● **MATERIAL PROVIDED**
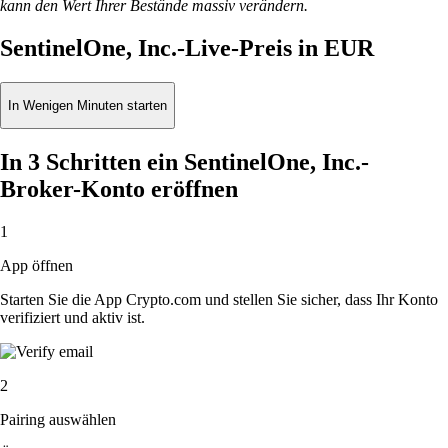
kann den Wert Ihrer Bestände massiv verändern.
SentinelOne, Inc.-Live-Preis in EUR
In Wenigen Minuten starten
In 3 Schritten ein SentinelOne, Inc.-
Broker-Konto eröffnen
1
App öffnen
Starten Sie die App Crypto.com und stellen Sie sicher, dass Ihr Konto
verifiziert und aktiv ist.
2
Pairing auswählen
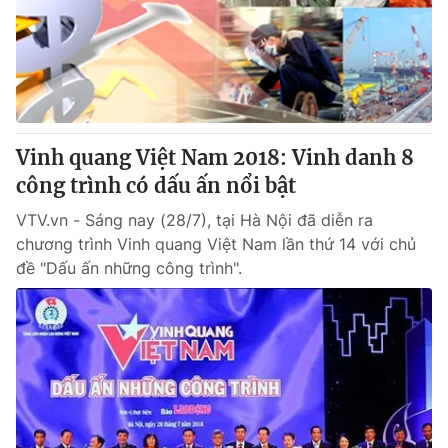
Giao lưu trực tuyến
Sản phẩm
Lịch phát sóng
Thị trường
Tư vấn
Chuyên mục khác
Vinh quang Việt Nam 2018: Vinh danh 8
Emagazine
Podcast
công trình có dấu ấn nổi bật
VTV.vn - Sáng nay (28/7), tại Hà Nội đã diễn ra
Photo
Infographic
chương trình Vinh quang Việt Nam lần thứ 14 với chủ
đề "Dấu ấn những công trình".
Video
Shorts video
VTV Money
VTV Thể thao
VTV Sức khoẻ
Bất động sản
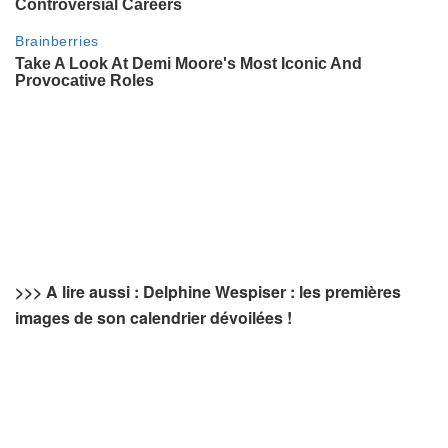
>>> A lire aussi : Delphine Wespiser : les premières
images de son calendrier dévoilées !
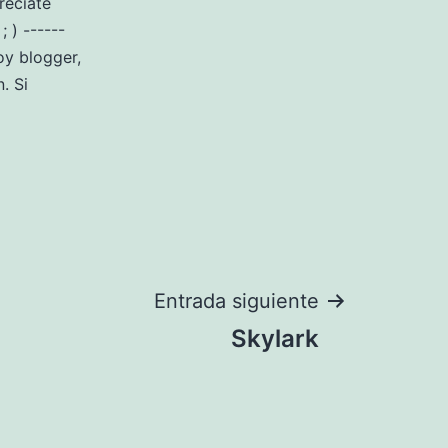
reciate
 ) ------
y blogger,
. Si
Entrada siguiente
Skylark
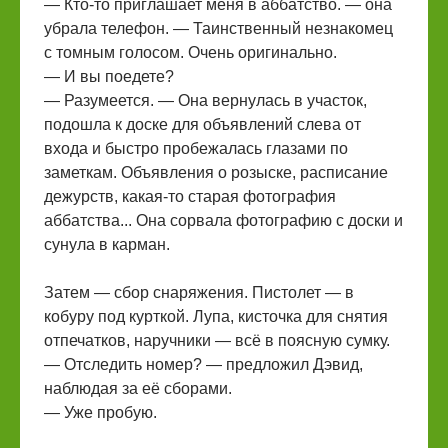
— Кто-то приглашает меня в аббатство. — она
убрала телефон. — Таинственный незнакомец
с томным голосом. Очень оригинально.
— И вы поедете?
— Разумеется. — Она вернулась в участок,
подошла к доске для объявлений слева от
входа и быстро пробежалась глазами по
заметкам. Объявления о розыске, расписание
дежурств, какая-то старая фотография
аббатства... Она сорвала фотографию с доски и
сунула в карман.
Затем — сбор снаряжения. Пистолет — в
кобуру под курткой. Лупа, кисточка для снятия
отпечатков, наручники — всё в поясную сумку.
— Отследить номер? — предложил Дэвид,
наблюдая за её сборами.
— Уже пробую.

● **TASK GOAL**
Could you copy out every record exactly, minus the pictures?

● **EXERCISE ANSWER**
kann den Wert Ihrer Bestände massiv verändern.
SentinelOne, Inc.-Live-Preis in EUR
In Wenigen Minuten starten
In 3 Schritten ein SentinelOne, Inc.-
Broker-Konto eröffnen
1
App öffnen
Starten Sie die App Crypto.com und stellen Sie sicher, dass Ihr Konto
verifiziert und aktiv ist.
2
Pairing auswählen
Giao lưu trực tuyến
Sản phẩm
Lịch phát sóng
Thị trường
Tư vấn
Chuyên mục khác
Vinh quang Việt Nam 2018: Vinh danh 8
Emagazine
Podcast
công trình có dấu ấn nổi bật
VTV.vn - Sáng nay (28/7), tại Hà Nội đã diễn ra
Photo
Infographic
chương trình Vinh quang Việt Nam lần thứ 14 với chủ
đề "Dấu ấn những công trình".
Video
Shorts video
VTV Money
VTV Thể thao
VTV Sức khoẻ
Bất động sản
>>> A lire aussi : Delphine Wespiser : les premières
images de son calendrier dévoilées !
reciate
 ) ------
y blogger,
. Si
Entrada siguiente
Skylark
— Кто-то приглашает меня в аббатство. — она
убрала телефон. — Таинственный незнакомец
с томным голосом. Очень оригинально.
— И вы поедете?
— Разумеется. — Она вернулась в участок,
подошла к доске для объявлений слева от
входа и быстро пробежалась глазами по
заметкам. Объявления о розыске, расписание
дежурств, какая-то старая фотография
аббатства... Она сорвала фотографию с доски и
сунула в карман.
Затем — сбор снаряжения. Пистолет — в
кобуру под курткой. Лупа, кисточка для снятия
отпечатков, наручники — всё в поясную сумку.
— Отследить номер? — предложил Дэвид,
наблюдая за её сборами.
— Уже пробую.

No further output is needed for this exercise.